CORT analysis was conducted using ELISA kits from ENZO Life Sciences using 96 well plates. Blood plasma samples were thawed at room temperature for 30 minutes prior to beginning the procedure and the ELISA kit was warmed at room temperature for the same period of time. Prior to starting the experiment assay buffer, wash buffer and 1:100 steroid displacement reagent (SDR) was prepared. Blood plasma samples were diluted to requirement and standards of known CORT concentration (pg/mL) (20000, 4000, 800, 160, 32) were prepared immediately before the experiment and used within 1 hour of mixing. 150 µl assay buffer was added to non-specific binding (NSB) wells. 100 µl assay buffer added to Blank wells. Standards and Samples were added to assigned wells. Conjugate was added to all wells except Total and Blank wells. Antibody was then added to all wells except Total, Blank and NSB wells. The well plate was then covered with a plastic sheet and placed on plate shaker for 2 hours incubation at 500 rpm at room temperature. The plate was then aspirated and washed with wash buffer adding 200 µl wash buffer to each well 3 times, inverting between each time and patting dry. 5 µl of Conjugate was then added to Total wells. 200 µl pNpp Substrate added to all wells, covered with plastic and aluminium foil to block the light. Well plate incubated for 1 hour without shaking at room temperature. Stop solution was then added all wells to stop reaction and absorbance at 405 nm immediately read using a plate reader. Samples were then compared to a standard curve; CORT concentrations were extrapolated and then multiplied by their dilution factor.

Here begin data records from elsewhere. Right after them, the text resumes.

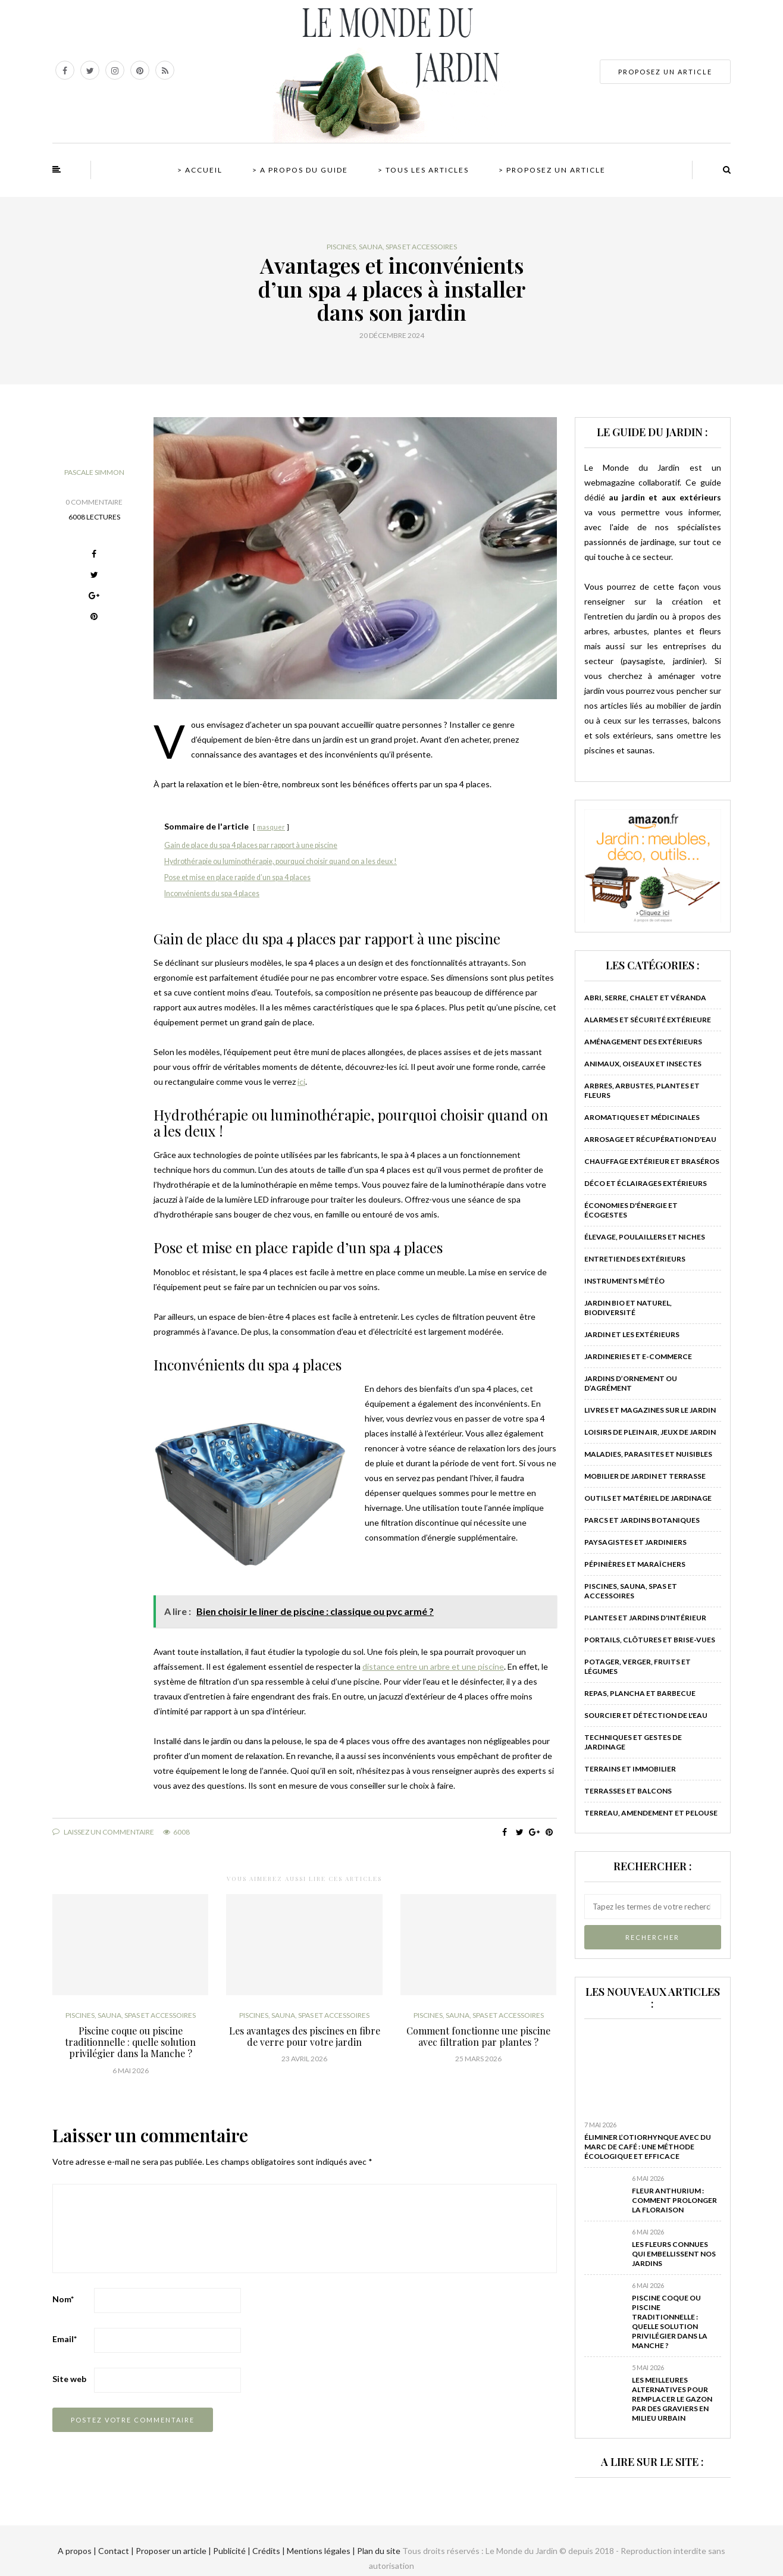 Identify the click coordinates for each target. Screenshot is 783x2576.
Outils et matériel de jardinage (648, 1498)
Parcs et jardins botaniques (642, 1520)
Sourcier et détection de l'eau (645, 1715)
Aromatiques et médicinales (642, 1117)
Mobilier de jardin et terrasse (645, 1476)
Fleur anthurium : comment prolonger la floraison (674, 2200)
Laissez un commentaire (103, 1831)
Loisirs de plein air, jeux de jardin (650, 1432)
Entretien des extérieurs (634, 1258)
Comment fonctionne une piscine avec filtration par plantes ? (478, 2036)
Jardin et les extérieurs (631, 1334)
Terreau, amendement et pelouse (651, 1812)
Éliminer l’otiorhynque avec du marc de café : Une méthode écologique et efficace (647, 2147)
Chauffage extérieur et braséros (651, 1161)
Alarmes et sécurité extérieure (647, 1019)
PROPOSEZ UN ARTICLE (665, 72)
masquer (271, 827)
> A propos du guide (300, 169)
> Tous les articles (423, 169)
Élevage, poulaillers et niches (644, 1236)
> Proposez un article (552, 169)
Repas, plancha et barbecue (640, 1693)
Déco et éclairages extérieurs (645, 1183)
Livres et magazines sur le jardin (650, 1410)
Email (64, 2339)
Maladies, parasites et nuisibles (648, 1454)
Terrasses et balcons (628, 1790)
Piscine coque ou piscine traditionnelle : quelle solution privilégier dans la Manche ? (130, 2041)
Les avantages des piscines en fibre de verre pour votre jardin (304, 2036)
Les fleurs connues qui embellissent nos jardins (674, 2254)
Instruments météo (624, 1280)
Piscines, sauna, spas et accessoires (392, 247)
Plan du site (377, 2551)
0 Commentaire (94, 501)
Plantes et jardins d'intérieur (645, 1617)
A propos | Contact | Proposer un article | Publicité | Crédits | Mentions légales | (206, 2551)
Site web (69, 2379)
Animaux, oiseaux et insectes (642, 1063)
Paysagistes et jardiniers (635, 1542)
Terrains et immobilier (630, 1768)
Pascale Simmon (94, 472)
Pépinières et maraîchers (634, 1564)
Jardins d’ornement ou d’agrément (630, 1383)
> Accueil (200, 169)
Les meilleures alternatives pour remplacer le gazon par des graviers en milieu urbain (672, 2398)
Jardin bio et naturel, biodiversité (628, 1307)
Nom (63, 2299)
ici (301, 1081)
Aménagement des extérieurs (643, 1041)
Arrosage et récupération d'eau (650, 1139)
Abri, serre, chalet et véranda (645, 997)
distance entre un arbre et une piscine (433, 1666)
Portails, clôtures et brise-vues (649, 1639)
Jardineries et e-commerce (638, 1356) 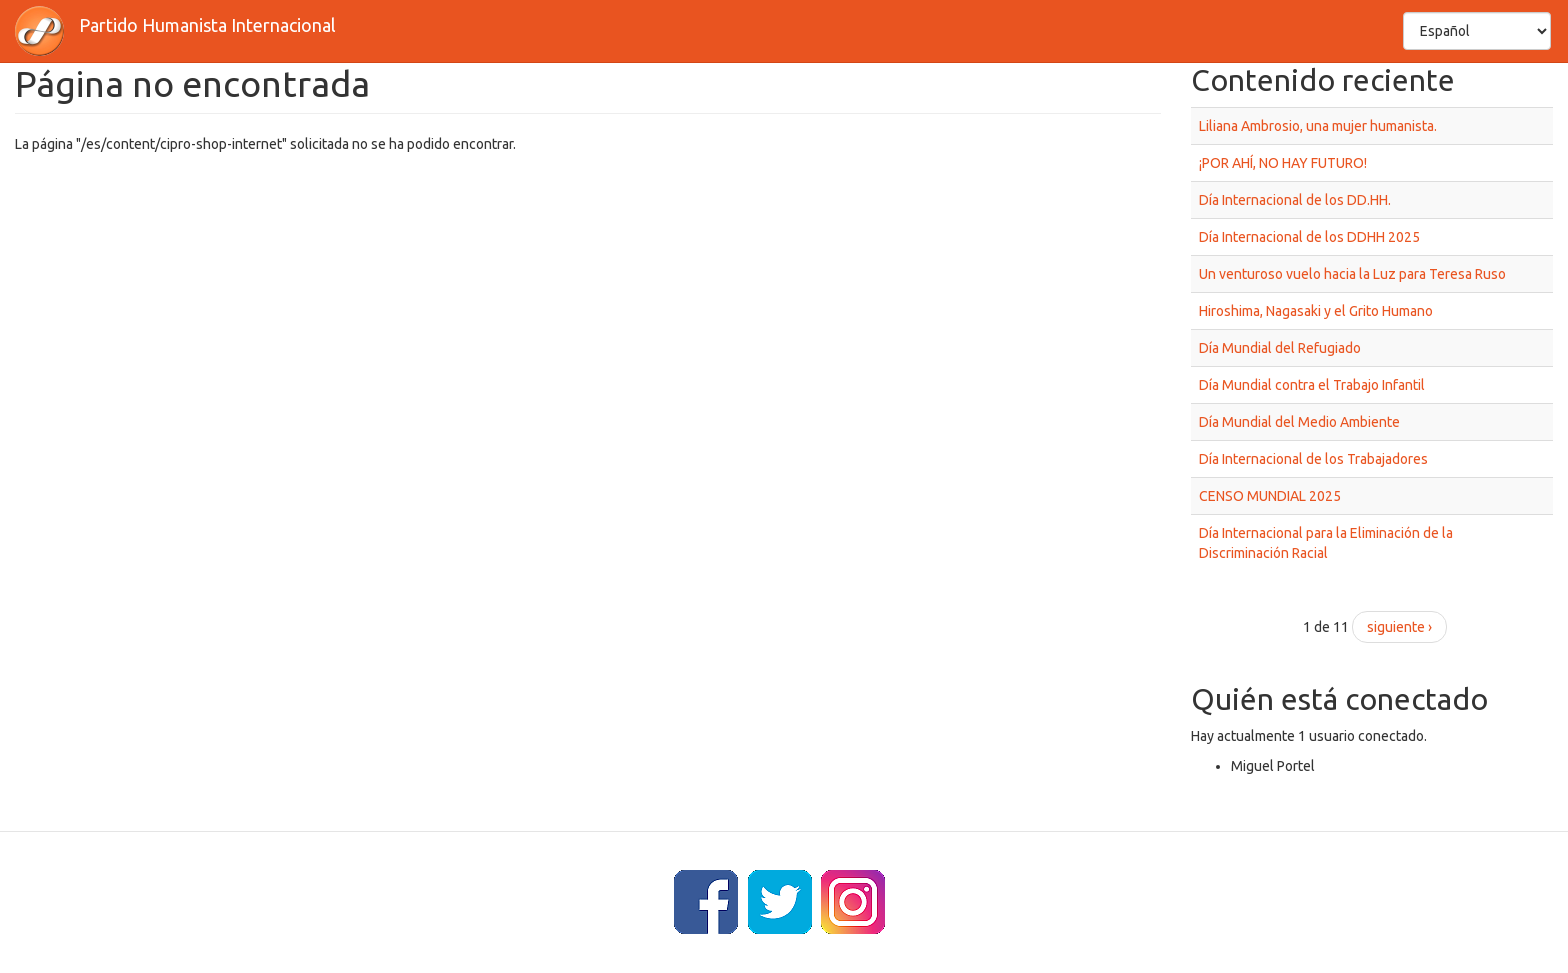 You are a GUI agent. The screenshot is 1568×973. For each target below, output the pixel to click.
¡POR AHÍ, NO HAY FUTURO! (1283, 163)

Testosterone and Estradiol were analysed using corresponding ELISA kits from MyBioSource using the same protocol for both hormones. Samples were thawed and all reagents were warmed to room temperature before use for a period of 30 minutes. A wash buffer was prepared by diluting 15 ml of concentrated wash buffer with 285 ml deionised water. Firstly the Blank wells were assigned to the plate, 50 µl of Standard or Sample were then added to their assigned wells. 50 µl HPR-Conjugate was added to all wells except Blank and then 50 µl Antibody was added to all wells. The plate was then covered with adhesive film and incubated for 1 hour at 37 °C. All wells were then aspirated three times with 200 µl wash buffer administered using a multichannel pipette. Liquid was completely removed each time by inverting plate gently and patting dry. 50 µl Substrate A and 50 µl Substrate B was added to all wells, mixed well; then incubated for 15 minutes at 37 °C. The plate was covered in aluminium foil for this incubation period in order to block light. Finally 50 µl of Stop Solution was added to each well, the highest concentrated standards should develop an obvious blue colour. Optical density was then determined by using a microplate reader set to 450 nm and hormone levels were compared to the standard curve.